While the payment system has been available in the past two years, membership has been slow to pick up, with activities largely limited to the West African Monetary Zone of mainly English-speaking countries. While PAPSS is yet to disclose the latest list of members, it notes the eastward push as a critical milestone.
“By joining PAPSS, Ethiopia can benefit from streamlined cross-border transactions, reduced transaction costs, and improved financial inclusion for its citizens and businesses,” Ogbalu said.
Standard Bank to decide on $4 billion pipeline
Standard Bank is expected to announce soon whether it will finance a US$4 billion pipeline to take crude oil from Uganda to neighbouring Tanzania’s coast.

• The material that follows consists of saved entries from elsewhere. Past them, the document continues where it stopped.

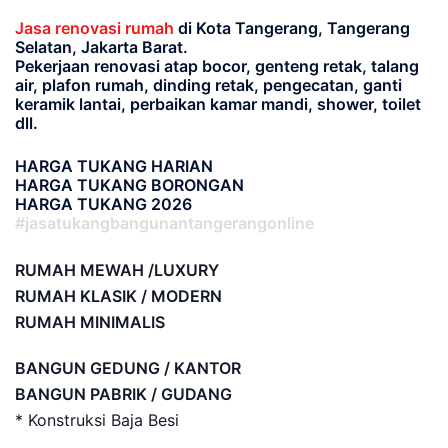
Jasa renovasi rumah
di Kota Tangerang, Tangerang
Selatan, Jakarta Barat.
Pekerjaan renovasi atap bocor, genteng retak, talang
air, plafon rumah, dinding retak, pengecatan, ganti
keramik lantai, perbaikan kamar mandi, shower, toilet
dll.
HARGA TUKANG HARIAN
HARGA TUKANG BORONGAN
HARGA TUKANG 2026
#jasatukangbangunantangerangonline
RUMAH MEWAH /LUXURY
RUMAH KLASIK / MODERN
RUMAH MINIMALIS
BANGUN GEDUNG / KANTOR
BANGUN PABRIK / GUDANG
* Konstruksi Baja Besi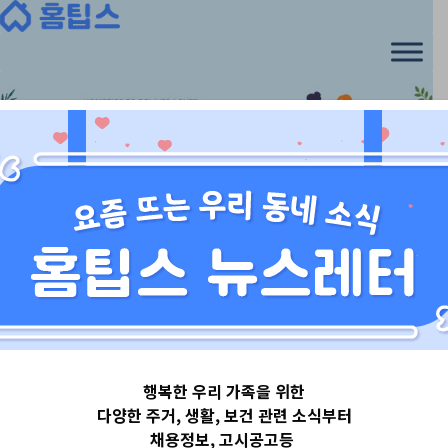
Skip
to
content
경기도
행복한 우리 가족을 위한
경기도평택시
다양한 주거, 생활, 보건 관련 소식부터
채용정보, 고시공고등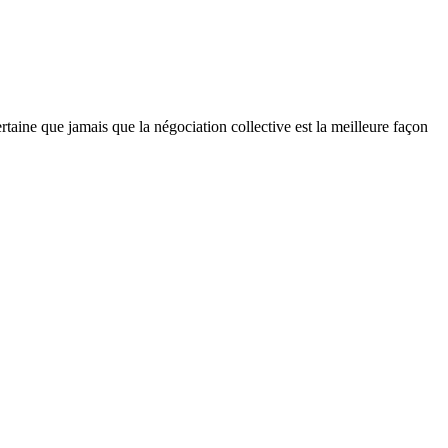
aine que jamais que la négociation collective est la meilleure façon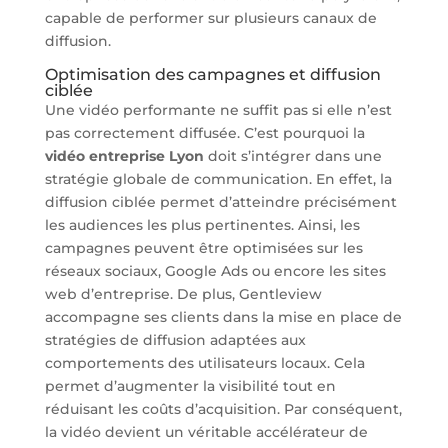
capable de performer sur plusieurs canaux de
diffusion.
Optimisation des campagnes et diffusion
ciblée
Une vidéo performante ne suffit pas si elle n’est
pas correctement diffusée. C’est pourquoi la
vidéo entreprise Lyon
doit s’intégrer dans une
stratégie globale de communication. En effet, la
diffusion ciblée permet d’atteindre précisément
les audiences les plus pertinentes. Ainsi, les
campagnes peuvent être optimisées sur les
réseaux sociaux, Google Ads ou encore les sites
web d’entreprise. De plus, Gentleview
accompagne ses clients dans la mise en place de
stratégies de diffusion adaptées aux
comportements des utilisateurs locaux. Cela
permet d’augmenter la visibilité tout en
réduisant les coûts d’acquisition. Par conséquent,
la vidéo devient un véritable accélérateur de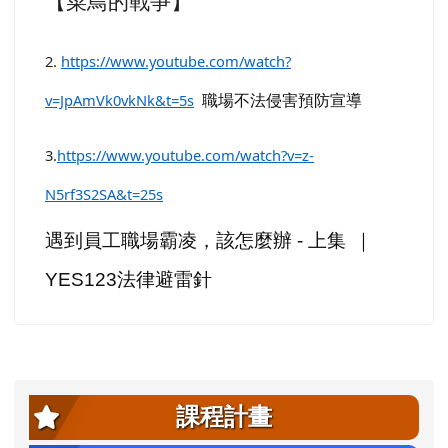
【菜鳥的戰爭】
2.
https://www.youtube.com/watch?
v=JpAmVk0vkNk&t=5s
職場不法侵害預防宣導
3.
https://www.youtube.com/watch?v=z-
N5rf3S2SA&t=25s
遇到員工職場霸凌，該怎麼辦
-
上集
｜
YES123
法律避雷針
左邊區域內容
課程計畫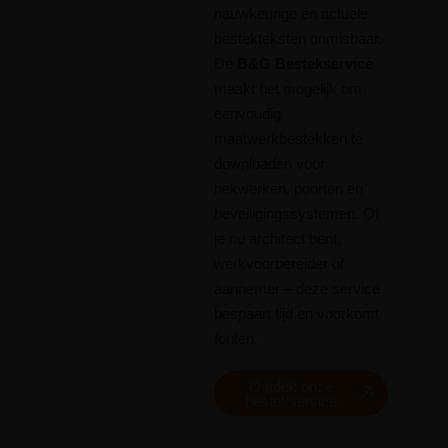
nauwkeurige en actuele
bestekteksten onmisbaar.
De
B&G Bestekservice
maakt het mogelijk om
eenvoudig
maatwerkbestekken te
downloaden voor
hekwerken, poorten en
beveiligingssystemen. Of
je nu architect bent,
werkvoorbereider of
aannemer – deze service
bespaart tijd en voorkomt
fouten.
Ontdek onze
bestekservice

The project is being developed by France’s TotalEnergies with the participation of China’s CNOOC.
Liberia set for run-off presidential vote
Liberia’s presidential election appears headed for a run-off vote with the top two candidates, including the incumbent George Weah, failing to reach the mandatory 50 percent of the vote.
Weah and his main rival, Joseph Boakai, a one-time vice president, both garnered under 45 percent of the vote each. A winner needs a simple majority to emerge in the runoff.
South Africa to get climate financing from Denmark, Netherlands
South Africa will get financing for energy transition from Denmark and the Netherlands under the Just Energy Energy Transition Partnership.
The partnership, which includes the European Union as well as Germany, France, the U.S. and the United Kingdom, has promised to provide as much as US$8 billion in climate funding.
- Nigeria’s annual inflation rate rose to a two-decade high of 26.7 percent in September, on the back of higher food, fuel and a weaker currency.
- South Africa’s inflation rate rose to 5.4 percent in September.
- Two days of the Nigerian Economic Summit starts in the capital, Abuja, bringing together captains of industry and government officials.
- Namibia’s central bank to announce interest-rate decision.
- Botswana’s central bank to announce benchmark rate.